L’impeachment, ovvero la messa in stato d’accusa del presidente degli Stati Uniti, è un atto storicamente eccezionale, di carattere formalmente giuridico, ma in realtà assolutamente politico. Per Donald Trump, paradossalmente, si potrebbe rivelare addirittura un insperato dono del cielo. Ma prima vediamo di che si tratta. La Costituzione americana prevede infatti che questa procedura possa avvenire in tre casi definiti «straordinari»: alto tradimento, corruzione o non meglio precisati «crimini e misfatti», in inglese «crimes and misdemeanors» (qualcuno si ricorderà che è il titolo di un film di Woody Allen).

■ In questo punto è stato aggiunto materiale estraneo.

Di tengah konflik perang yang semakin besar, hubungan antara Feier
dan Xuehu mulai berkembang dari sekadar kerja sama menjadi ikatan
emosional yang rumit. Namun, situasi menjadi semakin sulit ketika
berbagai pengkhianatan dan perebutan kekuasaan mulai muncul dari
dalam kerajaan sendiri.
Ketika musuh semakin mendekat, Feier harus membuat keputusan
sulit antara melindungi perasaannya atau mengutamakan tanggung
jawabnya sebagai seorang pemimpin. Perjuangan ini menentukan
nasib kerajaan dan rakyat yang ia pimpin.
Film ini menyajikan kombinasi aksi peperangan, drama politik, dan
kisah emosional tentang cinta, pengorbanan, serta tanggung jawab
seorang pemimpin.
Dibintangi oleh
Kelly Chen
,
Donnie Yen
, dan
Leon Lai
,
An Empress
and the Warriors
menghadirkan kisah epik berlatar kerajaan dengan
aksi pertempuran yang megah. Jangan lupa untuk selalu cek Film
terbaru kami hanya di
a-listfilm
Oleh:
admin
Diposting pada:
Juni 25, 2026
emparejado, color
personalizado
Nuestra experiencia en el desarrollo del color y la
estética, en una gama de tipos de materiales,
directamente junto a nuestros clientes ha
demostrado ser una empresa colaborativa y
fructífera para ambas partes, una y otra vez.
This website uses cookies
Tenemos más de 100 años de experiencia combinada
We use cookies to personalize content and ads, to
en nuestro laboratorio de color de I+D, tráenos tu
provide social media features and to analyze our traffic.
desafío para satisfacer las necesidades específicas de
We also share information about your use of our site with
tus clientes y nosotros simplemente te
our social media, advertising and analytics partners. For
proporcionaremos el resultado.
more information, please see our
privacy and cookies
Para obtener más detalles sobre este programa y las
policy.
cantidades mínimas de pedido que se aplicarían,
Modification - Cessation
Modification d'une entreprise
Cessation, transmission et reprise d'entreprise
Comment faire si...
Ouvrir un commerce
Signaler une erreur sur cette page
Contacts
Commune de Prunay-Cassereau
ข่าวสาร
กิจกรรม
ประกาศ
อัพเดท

Quest’ultima è una dizione che permette di introdurre praticamente qualunque cosa. Ma i giudici del tycoon americano, accusato di abuso di potere e ostruzione ai lavori del Congresso in un complesso caso che riguarda l’Ucraina, non sono gli inquilini dell’ala Sud del Campidoglio, ovvero i deputati della Camera (dove la maggioranza è democratica), bensì quelli dell’ala Nord: i 100 senatori. I deputati votano solo se mandarlo al Senato. Il suo vero tribunale. E tra i senatori la musica cambierà, perché la maggioranza è repubblicana.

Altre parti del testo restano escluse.